Load Balancing, Health Checks, and Eliminating Single Points of Failure
[backend, system design, interviews]
Once you move to horizontal scaling, you need something to sit between your users and your servers to distribute traffic intelligently. That something is a load balancer. But choosing the right distribution algorithm, handling server failures, and avoiding single points of failure are where the real engineering decisions live.
How Load Balancers Work
A load balancer is a reverse proxy that accepts incoming client requests and forwards them to one of several backend servers. The client never knows which server handled their request.
Clients (web, mobile)
|
v
Load Balancer
/ | \
v v v
Srv1 Srv2 Srv3
Without a load balancer, you would need to give clients the IP addresses of individual servers. If one server dies, clients connecting to that IP get errors. The load balancer abstracts this away.
Seven Load Balancing Algorithms
Each algorithm makes different tradeoffs between simplicity, fairness, and intelligence.
1. Round Robin
Requests go to servers in sequential order: Server 1, then Server 2, then Server 3, then back to Server 1.
Request 1 → Server 1
Request 2 → Server 2
Request 3 → Server 3
Request 4 → Server 1 (cycle restarts)
Request 5 → Server 2
When to use it: All servers have identical specs, and request processing times are roughly uniform.
When it fails: If Server 3 is handling a long-running request while Servers 1 and 2 are idle, Round Robin still sends the next request to Server 1 instead of recognizing that Server 3 is overloaded. It is blind to actual server load.
2. Least Connections
Routes each new request to the server with the fewest active connections.
Server 1: 10 active connections
Server 2: 9 active connections ← next request goes here
Server 3: 30 active connections
When to use it: Requests have variable processing times. Some requests take milliseconds (fetching a cached product), others take seconds (generating a report). Least connections naturally balances uneven workloads.
The tradeoff: Requires the load balancer to track connection counts in real time, which adds slight overhead compared to Round Robin.
3. Least Response Time
Combines connection count with actual response latency. Sends traffic to the server that is both least busy and fastest.
When to use it: Servers have different hardware specs or network conditions. A server on faster hardware or closer to the database will naturally respond faster.

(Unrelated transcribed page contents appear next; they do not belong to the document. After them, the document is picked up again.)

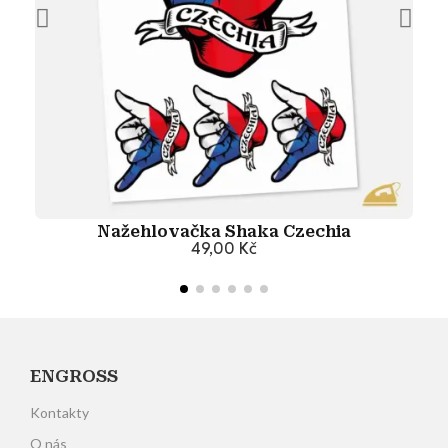
Nažehlovačka Shaka Czechia
49,00 Kč
Přidat do košíku
ENGROSS
Kontakty
O nás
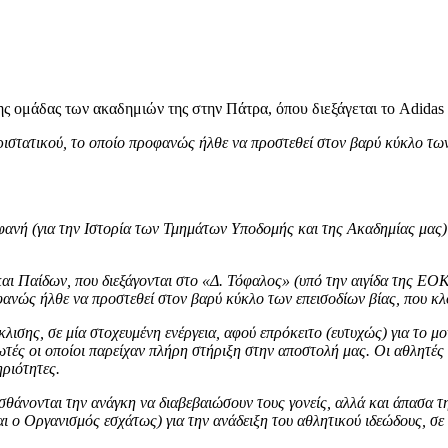
ομάδας των ακαδημιών της στην Πάτρα, όπου διεξάγεται το Adidas 
ριστατικού, το οποίο προφανώς ήλθε να προστεθεί στον βαρύ κύκλο των
ανή (για την Ιστορία των Τμημάτων Υποδομής και της Ακαδημίας μας) 
 Παίδων, που διεξάγονται στο «Δ. Τόφαλος» (υπό την αιγίδα της ΕΟΚ 
φανώς ήλθε να προστεθεί στον βαρύ κύκλο των επεισοδίων βίας, που κλ
ισης, σε μία στοχευμένη ενέργεια, αφού επρόκειτο (ευτυχώς) για το μο
ές οι οποίοι παρείχαν πλήρη στήριξη στην αποστολή μας. Οι αθλητές μα
ριότητες.
άνονται την ανάγκη να διαβεβαιώσουν τους γονείς, αλλά και άπασα τη
 ο Οργανισμός εσχάτως) για την ανάδειξη του αθλητικού ιδεώδους, σε 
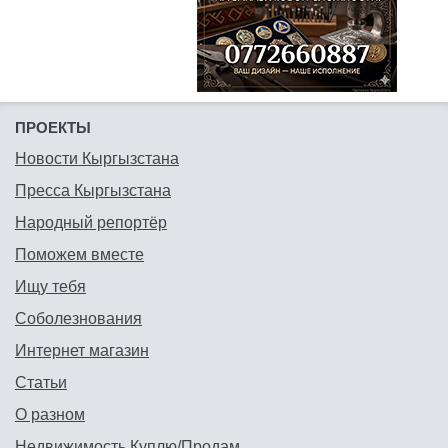
ПРОЕКТЫ
Новости Кыргызстана
Пресса Кыргызстана
Народный репортёр
Поможем вместе
Ищу тебя
Соболезнования
Интернет магазин
Статьи
О разном
Недвижимость Куплю/Продам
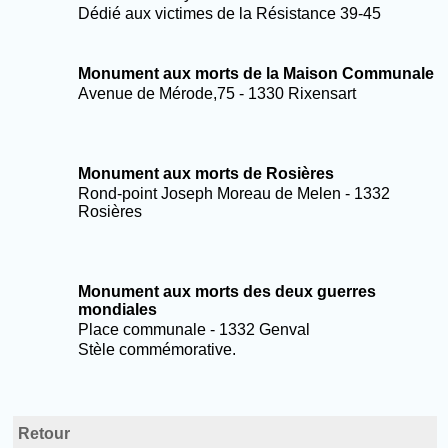
Dédié aux victimes de la Résistance 39-45
Monument aux morts de la Maison Communale
Avenue de Mérode,75 - 1330 Rixensart
Monument aux morts de Rosières
Rond-point Joseph Moreau de Melen - 1332
Rosières
Monument aux morts des deux guerres
mondiales
Place communale - 1332 Genval
Stèle commémorative.
Retour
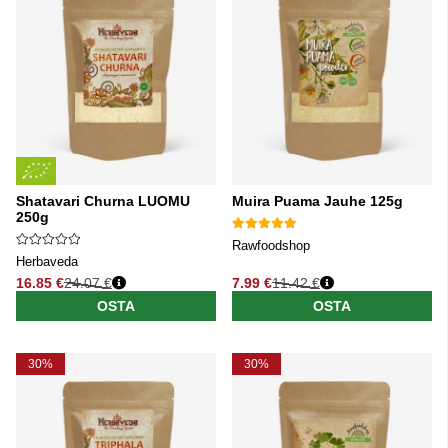
Shatavari Churna LUOMU
Muira Puama Jauhe 125g
250g
Rawfoodshop
Herbaveda
16.85 €
24.07 €
7.99 €
11.42 €
Normaali hinta
Normaali hinta
OSTA
OSTA
30%
30%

Interview angle: If an interviewer asks “your servers have different specs, how do you distribute traffic?” this is the algorithm to mention. It adapts to heterogeneous infrastructure.
4. IP Hash
Hashes the client’s IP address to determine which server handles the request. The same client always goes to the same server.
Client IP: 192.168.1.50 → hash → Server 2
Client IP: 192.168.1.51 → hash → Server 1
Future requests from 192.168.1.50 → always Server 2
When to use it: Session affinity matters. If each server maintains local state (in-memory session data, local caches), you want the same client to hit the same server consistently.
The problem: If a server goes down, all clients hashed to that server need to be rehashed, which disrupts their sessions. This is where consistent hashing (algorithm 7) improves things.
5. Weighted Variants
Any of the above algorithms can be weighted. Servers with more capacity get proportionally more traffic.
Server 1: 16 GB RAM, weight = 1 → gets ~16% of traffic
Server 2: 32 GB RAM, weight = 2 → gets ~33% of traffic
Server 3: 64 GB RAM, weight = 4 → gets ~51% of traffic
When to use it: Mixed fleet of servers, which is common during hardware upgrades or when running different instance types in the cloud.
6. Geographic (Location-Based)
Routes requests to the server geographically closest to the client, based on the client’s IP address.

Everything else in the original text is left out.